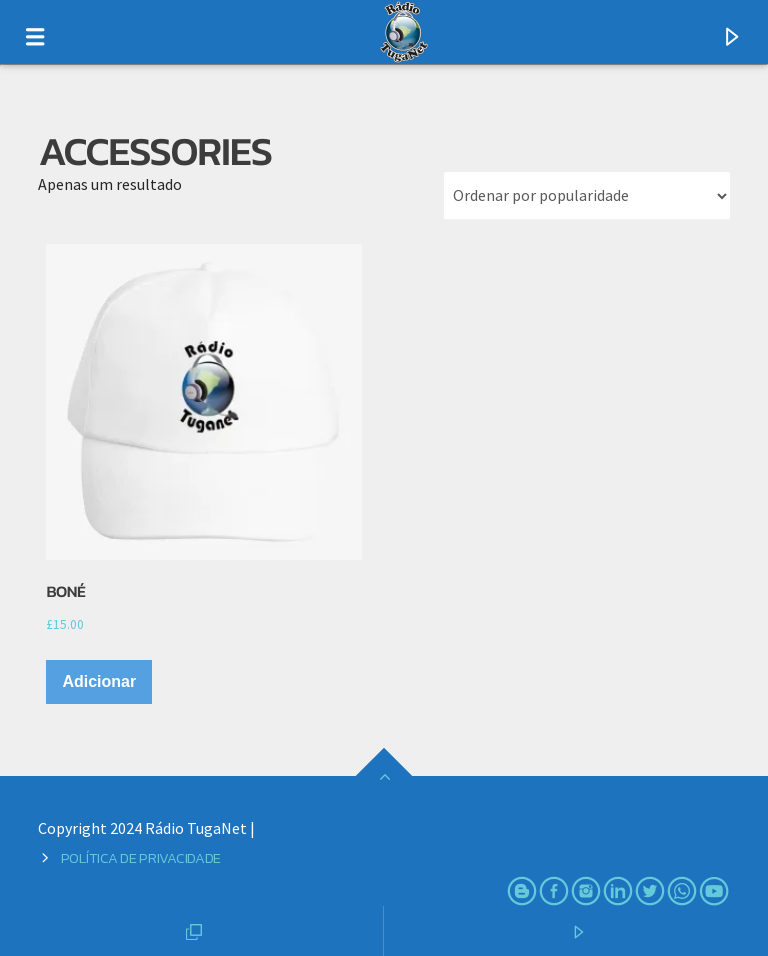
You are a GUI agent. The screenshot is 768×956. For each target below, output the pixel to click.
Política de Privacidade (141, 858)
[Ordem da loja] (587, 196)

══════════════════════════════

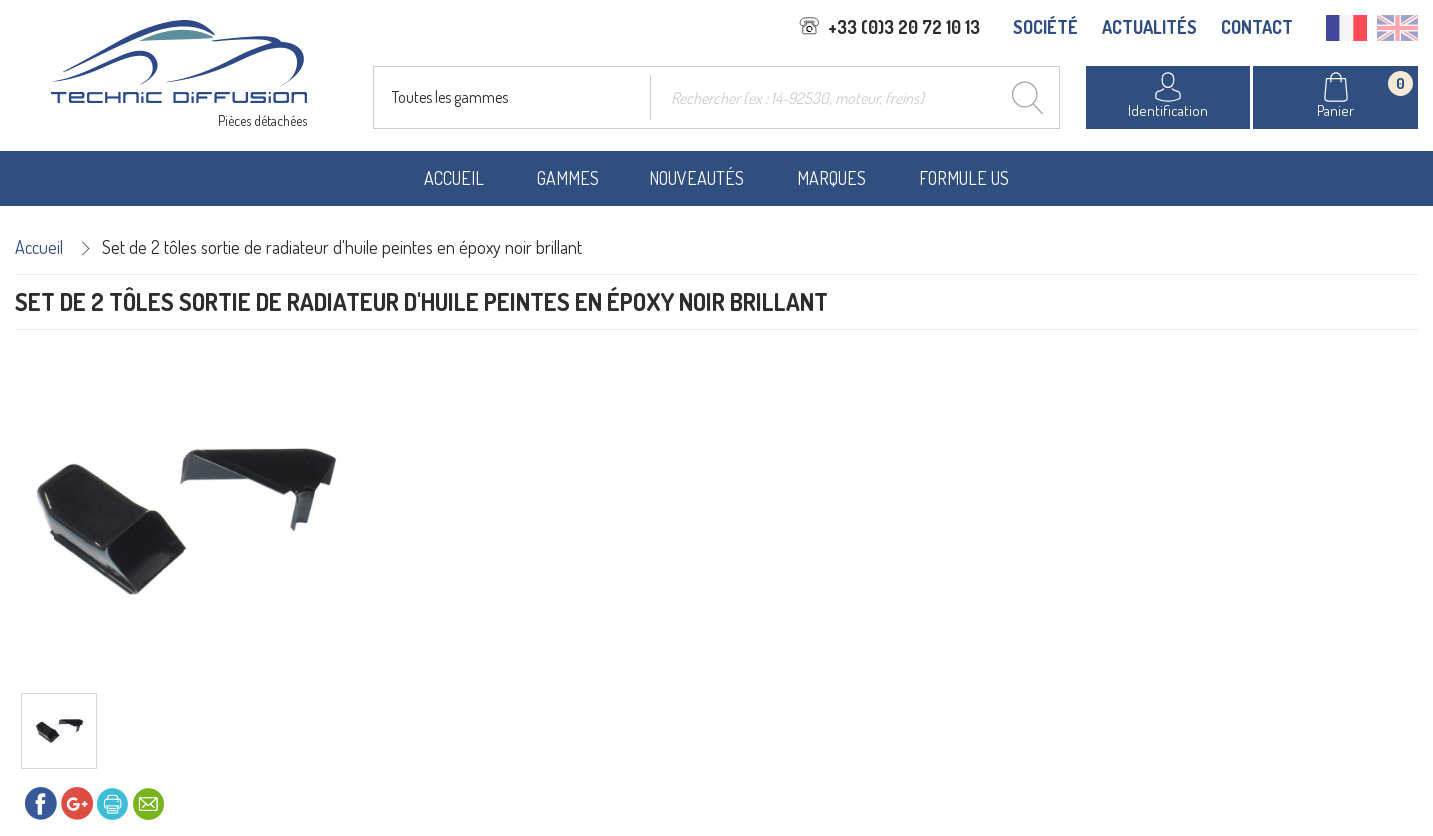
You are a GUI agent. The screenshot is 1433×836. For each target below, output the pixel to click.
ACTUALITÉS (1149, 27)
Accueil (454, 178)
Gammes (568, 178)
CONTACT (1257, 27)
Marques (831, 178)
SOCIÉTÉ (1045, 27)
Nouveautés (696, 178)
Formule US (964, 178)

══════════════════════════════

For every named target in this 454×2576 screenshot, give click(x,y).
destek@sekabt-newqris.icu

══════════════════════════════

Within the data above, the span starting at the line containing "CONTACT (1257, 27)" and ending at the line containing "Formule US (964, 178)" is to be retyped exactly, with no other lines.

YOUR SOLUTION -
CONTACT (1257, 27)
Marques (831, 178)
SOCIÉTÉ (1045, 27)
Nouveautés (696, 178)
Formule US (964, 178)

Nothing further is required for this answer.